Now lately I have been hearing about corrosion caused by dissimilar metals in contact with each other, so I went to the thought of using stainless rivits through aluminum into steel tubing. can anyone tell me the proper way to fasten aluminum sheeting to steel tubing? in the matter of a snow cat cab. I also thought that the proper way would be to paint the tubing before hanging the sheeting and then putting a coat of paint over the whole outside.
any help would be appreciated.
Battdad,
What you're describing is called galvanic corrosion. A few years ago I started a thread about it on Tuckers:
http://www.forumsforums.com/3_9/showthread.php?t=44452&highlight=galvanic+corrosion
That thread also talked about rust issues with Tuckers, but as far as preventing galvanic corrosion, you need to do something to "break the bond" between the dissimilar metals. The 1979 and 1980 Tuckers I've owned all use raw aluminum sheet metal riveted to the raw steel frame for the roof and doors. Those year Tuckers use a clam shell style hood and the center portion of the aluminum hood halves are riveted to the steel hinge. The floors are also aluminum, and they are screwed to the steel frame.

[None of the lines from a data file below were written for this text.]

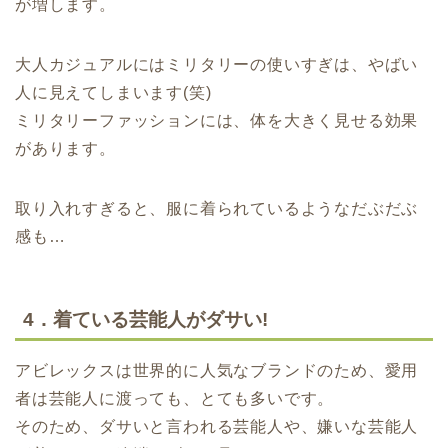
が増します。
大人カジュアルにはミリタリーの使いすぎは、やばい
人に見えてしまいます(笑)
ミリタリーファッションには、体を大きく見せる効果
があります。
取り入れすぎると、服に着られているようなだぶだぶ
感も…
4．着ている芸能人がダサい!
アビレックスは世界的に人気なブランドのため、愛用
者は芸能人に渡っても、とても多いです。
そのため、ダサいと言われる芸能人や、嫌いな芸能人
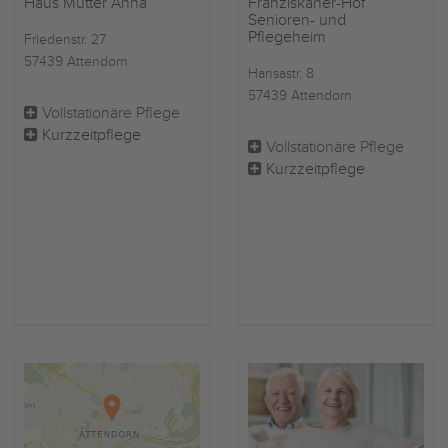
Haus Mutter Anna
Franziskaner-Hof
Senioren- und
Pflegeheim
Friedenstr. 27
57439 Attendorn
Hansastr. 8
57439 Attendorn
Vollstationäre Pflege
Kurzzeitpflege
Vollstationäre Pflege
Kurzzeitpflege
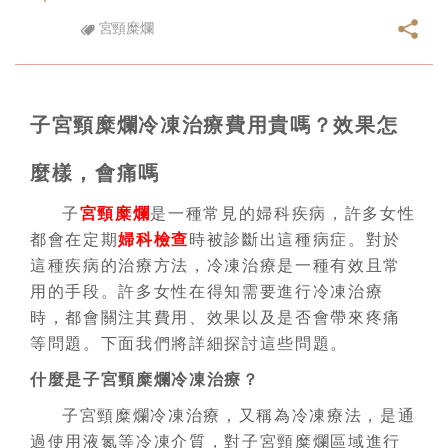
宮頸糜爛
子宮頸糜爛冷凍治療費用貴嗎？效果怎
麼樣，會痛嗎
子
宮頸糜爛
是一種常見的婦科疾病，許多女性
都會在定期
婦科檢查
時被診斷出這種病症。對於
這種疾病的治療方法，冷凍治療是一種有效且常
用的手段。許多女性在得知需要進行冷凍治療
時，都會關注其費用、效果以及是否會帶來疼痛
等問題。下面我們將詳細探討這些問題。
什麼是子宮頸糜爛冷凍治療？
子宮頸糜爛冷凍治療，又稱為冷凍療法，是通
過使用液氮等冷凍介質，對子宮頸糜爛區域進行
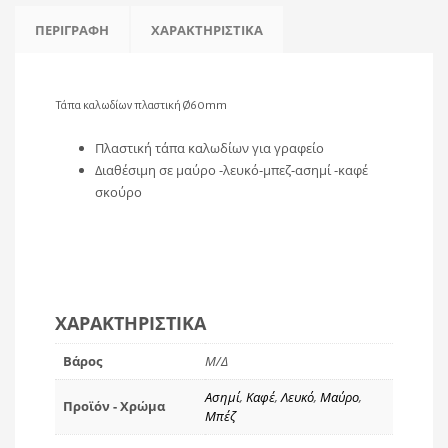
ΠΕΡΙΓΡΑΦΉ
ΧΑΡΑΚΤΗΡΙΣΤΙΚΆ
Τάπα καλωδίων πλαστική Ø60mm
Πλαστική τάπα καλωδίων για γραφείο
Διαθέσιμη σε μαύρο -λευκό-μπεζ-ασημί -καφέ
σκούρο
ΧΑΡΑΚΤΗΡΙΣΤΙΚΆ
Βάρος
Μ/Δ
Ασημί
,
Καφέ
,
Λευκό
,
Μαύρο
,
Προϊόν - Χρώμα
Μπέζ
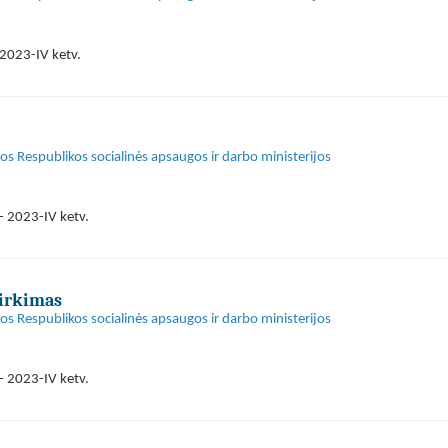
2023-IV ketv.
s Respublikos socialinės apsaugos ir darbo ministerijos
- 2023-IV ketv.
pirkimas
s Respublikos socialinės apsaugos ir darbo ministerijos
- 2023-IV ketv.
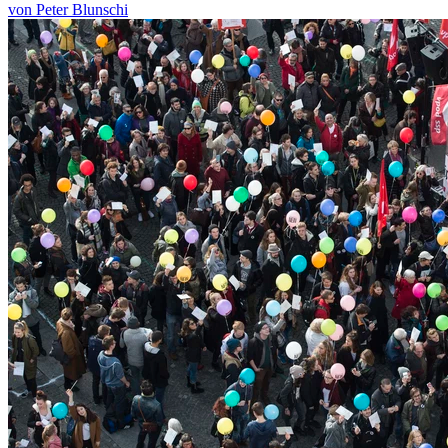
von Peter Blunschi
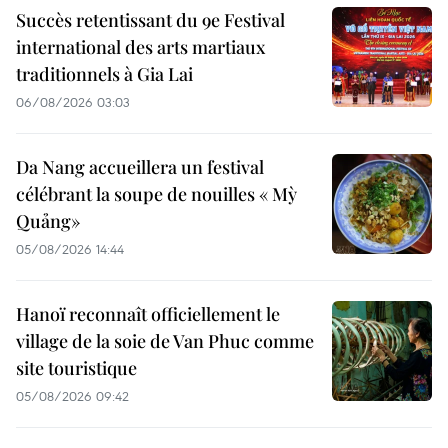
Succès retentissant du 9e Festival
international des arts martiaux
traditionnels à Gia Lai
06/08/2026 03:03
Da Nang accueillera un festival
célébrant la soupe de nouilles « Mỳ
Quảng»
05/08/2026 14:44
Hanoï reconnaît officiellement le
village de la soie de Van Phuc comme
site touristique
05/08/2026 09:42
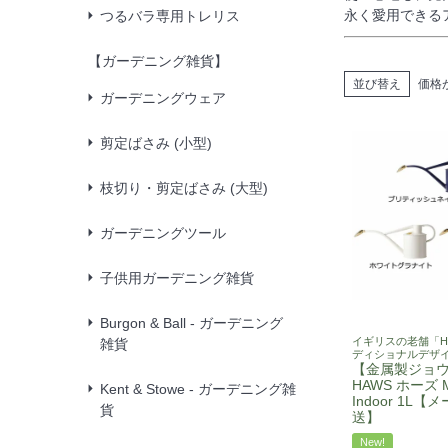
永く愛用できる
つるバラ専用トレリス
【ガーデニング雑貨】
並び替え
価格
ガーデニングウェア
剪定ばさみ (小型)
枝切り・剪定ばさみ (大型)
ガーデニングツール
子供用ガーデニング雑貨
Burgon & Ball - ガーデニング
イギリスの老舗「H
雑貨
ディショナルデザ
【金属製ジョウ
HAWS ホーズ M
Kent & Stowe - ガーデニング雑
Indoor 1L
貨
送】
New!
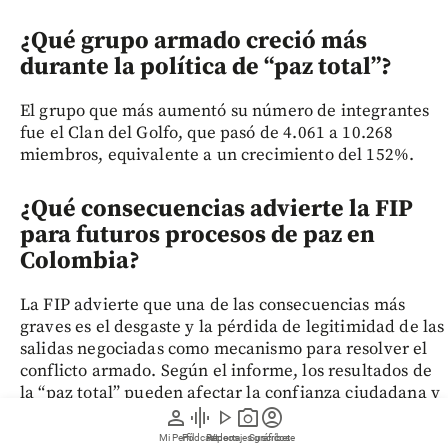
¿Qué grupo armado creció más
durante la política de “paz total”?
El grupo que más aumentó su número de integrantes
fue el Clan del Golfo, que pasó de 4.061 a 10.268
miembros, equivalente a un crecimiento del 152%.
¿Qué consecuencias advierte la FIP
para futuros procesos de paz en
Colombia?
La FIP advierte que una de las consecuencias más
graves es el desgaste y la pérdida de legitimidad de las
salidas negociadas como mecanismo para resolver el
conflicto armado. Según el informe, los resultados de
la “paz total” pueden afectar la confianza ciudadana y
person
graphic_eq
play_arrow
photo_camera
account_circle
política en futuros procesos de negociación con grupos
armados.
Mi Perfil
Pódcast
Reportajes gráficos
Videos
Suscríbete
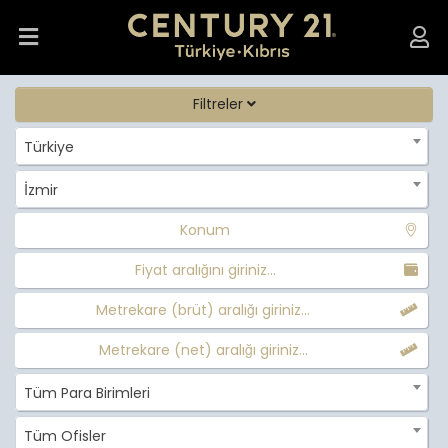
Filtreler
Türkiye
İzmir
Konum
Fiyat aralığını giriniz...
Metrekare (brüt) aralığı giriniz...
Metrekare (net) aralığı giriniz...
Tüm Para Birimleri
Tüm Ofisler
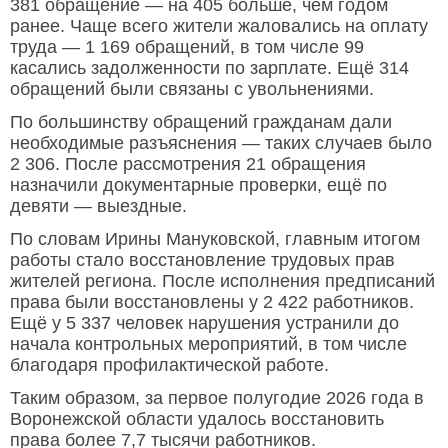
381 обращение — на 405 больше, чем годом
ранее. Чаще всего жители жаловались на оплату
труда — 1 169 обращений, в том числе 99
касались задолженности по зарплате. Ещё 314
обращений были связаны с увольнениями.
По большинству обращений гражданам дали
необходимые разъяснения — таких случаев было
2 306. После рассмотрения 21 обращения
назначили документарные проверки, ещё по
девяти — выездные.
По словам Ирины Мануковской, главным итогом
работы стало восстановление трудовых прав
жителей региона. После исполнения предписаний
права были восстановлены у 2 422 работников.
Ещё у 5 337 человек нарушения устранили до
начала контрольных мероприятий, в том числе
благодаря профилактической работе.
Таким образом, за первое полугодие 2026 года в
Воронежской области удалось восстановить
права более 7,7 тысячи работников.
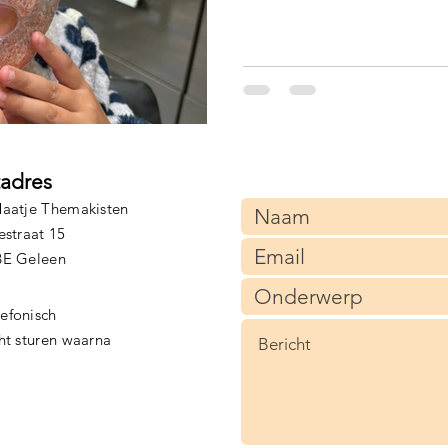
tadres
aatje Themakisten
estraat 15
BE Geleen
lefonisch
cht sturen waarna
)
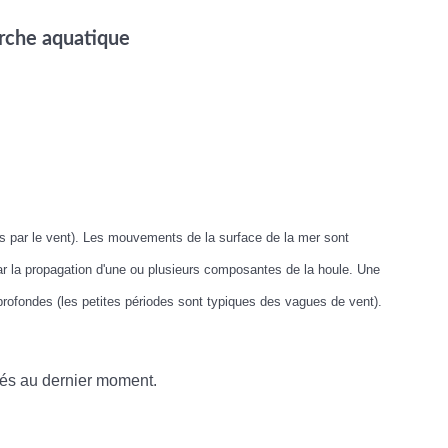
arche aquatique
s par le vent). Les mouvements de la surface de la mer sont
ar la propagation d'une ou plusieurs composantes de la houle. Une
rofondes (les petites périodes sont typiques des vagues de vent).
ulés au dernier moment.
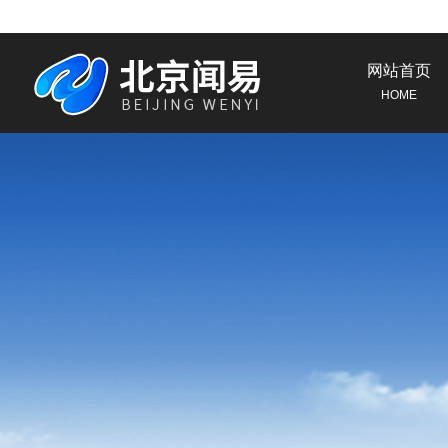
网站首页
HOME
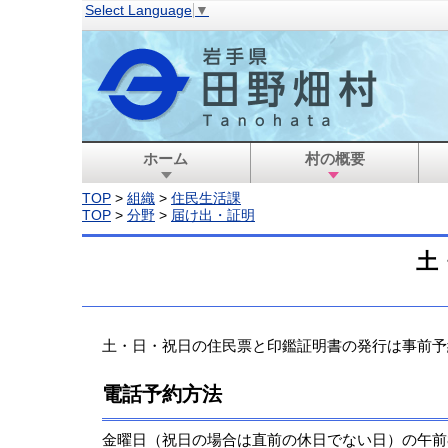
Select Language
▼
ホーム
村の概要
TOP
>
組織
>
住民生活課
TOP
>
分野
>
届け出・証明
土
土・日・祝日の住民票と印鑑証明書の発行は事前予
電話予約方法
金曜日（祝日の場合は直前の休日でない日）の午前8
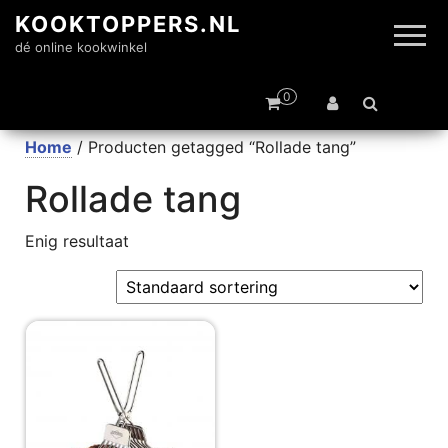
KOOKTOPPERS.NL
dé online kookwinkel
0
Home
/ Producten getagged “Rollade tang”
Rollade tang
Enig resultaat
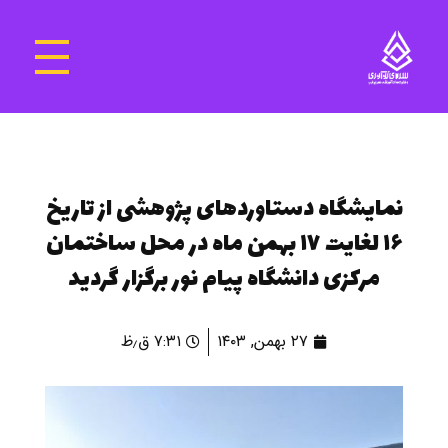
سرای نوآوری و فناوری‌های آموزشی تهران غرب
فضای کار اشتراکی پویا و مجهز برای استقرار استارت‌ آپ‌ها و شرکت های نوپا ، نوآور و خلاق
نمایشگاه دستاوردهای پژوهشی از تاریخ
۱۶ لغایت ۱۷ بهمن ماه در محل ساختمان
مرکزی دانشگاه پیام نور برگزار گردید
۲۷ بهمن, ۱۴۰۳
۷:۳۱ ق٫ظ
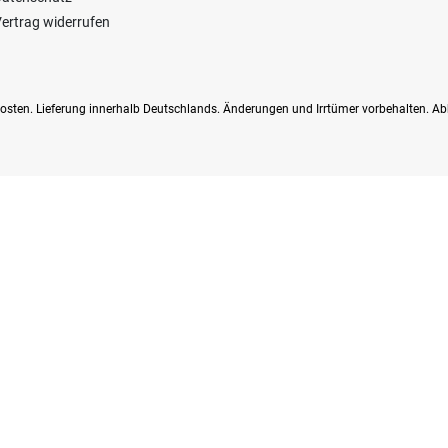
ertrag widerrufen
dkosten. Lieferung innerhalb Deutschlands. Änderungen und Irrtümer vorbehalten. Ab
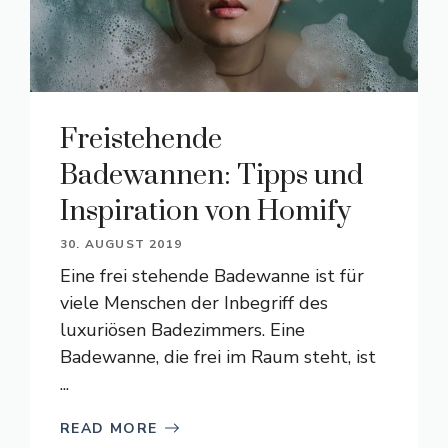
Freistehende
Badewannen: Tipps und
Inspiration von Homify
30. AUGUST 2019
Eine frei stehende Badewanne ist für
viele Menschen der Inbegriff des
luxuriösen Badezimmers. Eine
Badewanne, die frei im Raum steht, ist
...
READ MORE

My snowcat buddy and I drill out all the rivets, sand the steel frames to remove all rust and corrosion, and then spray them with a couple coats of primer. The rivets Tucker used were steel blind rivets (they're basically POP rivets) but this is also a problem area. The rivets have a mandrel that when pulled on by the rivet gun, compresses the rivet and eventually breaks off. The portion that remains in the rivet can (and does) fall out. That leaves a nice hole in the center of the rivet. Water can then enter the support frame. We have replaced door frame sections that were distorted by water intrusion. Enough water filled those steel square tubes that when it froze, it expanded the steel to the point it was rounded and split the tubing.
In reassembling the machines we use an auto body seam sealer on top of the painted frames (which also helps prevent a bond) and closed-end stainless steel blind rivets on the hood, roof and doors. The ends of these have no hole and the mandrel's remains can't fall out the back of the rivet. These rivets can be a bit difficult to find, but they are out there. If you go with rivets, I'd also suggest getting a pneumatic rivet gun. Steel and stainless steel rivets that are 3/16" in diameter take a lot more force to compress than an aluminum POP rivet. Using a hand powered rivet gun you'll get sore fast and/or have forearms like Popeye when you're done.
I think Teamster's method is excellent, but in our case we would have literally hundreds of holes in the aluminum and the steel frame to weld closed.